Matt Shultz
Chief Executive Officer
Not at all. We're, you know, we're generating $607,100 bitcoin a month and we're doing sort of 54, 55% gross margin. So the expenses we talked about and, you know, as we're building, I think it really depends on the lease we put together. And the ability to leverage that lease for financing. But what we're seeing is that you know, depending on the credit quality of the end-use tenant, the LTVs are anywhere from 15% to 30%. Having just put up or the inverse of that, I'm sorry, 70 to 85%. Having just put up that $1.15 billion 0% bond, we're sitting on a pretty healthy stack of cash. Then as Gary mentioned in his prepared comments, we have $400 million in low single-digit interest unused capacity on Bitcoin-backed credit facilities. So I think you'll see us take more of a hybrid approach rather than sell the stack And then the last thing, you know, with regard to the compressed margins in the environment, having the highest uptime and the most efficient fleet in the nation means that as energy prices press up, margin compression happens to everybody.
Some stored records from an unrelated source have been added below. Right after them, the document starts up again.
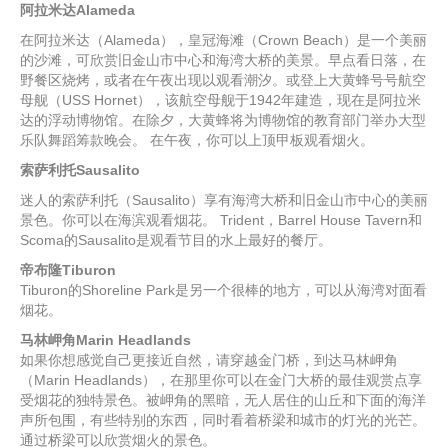
阿拉米达Alameda
在阿拉米达（Alameda），皇冠海滩（Crown Beach）是一个美丽
的沙滩，可欣赏旧金山市中心和海湾大桥的美景。早点看日落，在
野餐区烧烤，或者在午夜出现以观看潮汐。或登上大黄蜂号号航空
母舰（USS Hornet），该航空母舰于1942年建造，现在是阿拉米
达的浮动博物馆。在除夕，大黄蜂将为博物馆的教育部门举办大型
乐队舞蹈筹款晚会。 在午夜，你可以上顶甲板观看烟火。
索萨利托Sausalito
迷人的索萨利托（Sausalito）享有海湾大桥和旧金山市中心的美丽
景色。你可以在海滨观看烟花。 Trident，Barrel House Tavern和
Scoma的Sausalito是观看节目的水上最好的餐厅。
帝布隆Tiburon
Tiburon的Shoreline Park是另一个很棒的地方，可以从海湾对面看
烟花。
马林岬角Marin Headlands
如果你想感觉自己更接近自然，请穿越金门桥，到达马林岬角
（Marin Headlands），在那里你可以在金门大桥的最佳观赏点享
受烟花的独特景色。被岬角的黑暗，无人居住的山丘和下面的海洋
声所包围，有些特别的东西，同时看着桥梁和城市的灯光的光芒。
通过桥梁可以欣赏烟火的景色。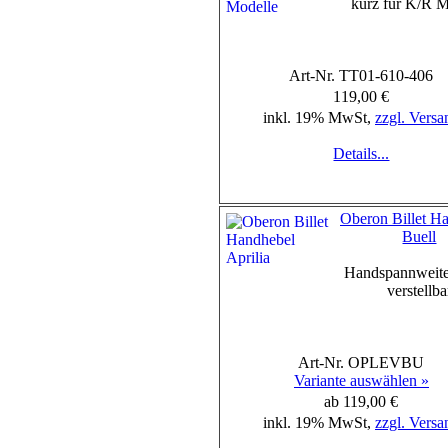
kurz für K/R M
Art-Nr. TT01-610-406
119,00 €
inkl. 19% MwSt,
zzgl. Versa
Details...
Oberon Billet H
Buell
Handspannweite
verstellba
Art-Nr. OPLEVBU
Variante auswählen »
ab 119,00 €
inkl. 19% MwSt,
zzgl. Versa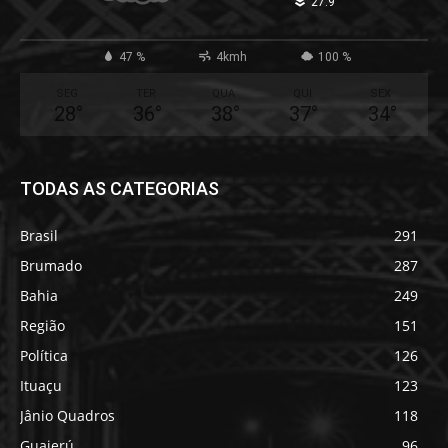
°
27.9
47 %
4kmh
100 %
SEG
TER
QUA
QUI
SEX
28
°
36
°
38
°
37
°
34
°
TODAS AS CATEGORIAS
Brasil
291
Brumado
287
Bahia
249
Região
151
Política
126
Ituaçu
123
Jânio Quadros
118
Guajerú
96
We just happen to make more money out of the same megawatts because of fleet efficiency and uptime. So, you know, I tell the story. It's like when you know, my grandfather told me when, you know, two guys are camping in a tent and a bear walks into the campsite, and the one guy puts on his shoes, and the guy says, what do you you putting on your shoes? You can't outrun a bear. And he said, I don't have to outrun the bear. I just have to outrun you. And that's really what we see as our Bitcoin mining advantage. You know, they're still industrial-scale miners operating fleets greater than 20 joules per terahash with not significantly better power pricing than we do. So we have a ton of flexibility and I really like the position that we're in to continue using Bitcoin mining.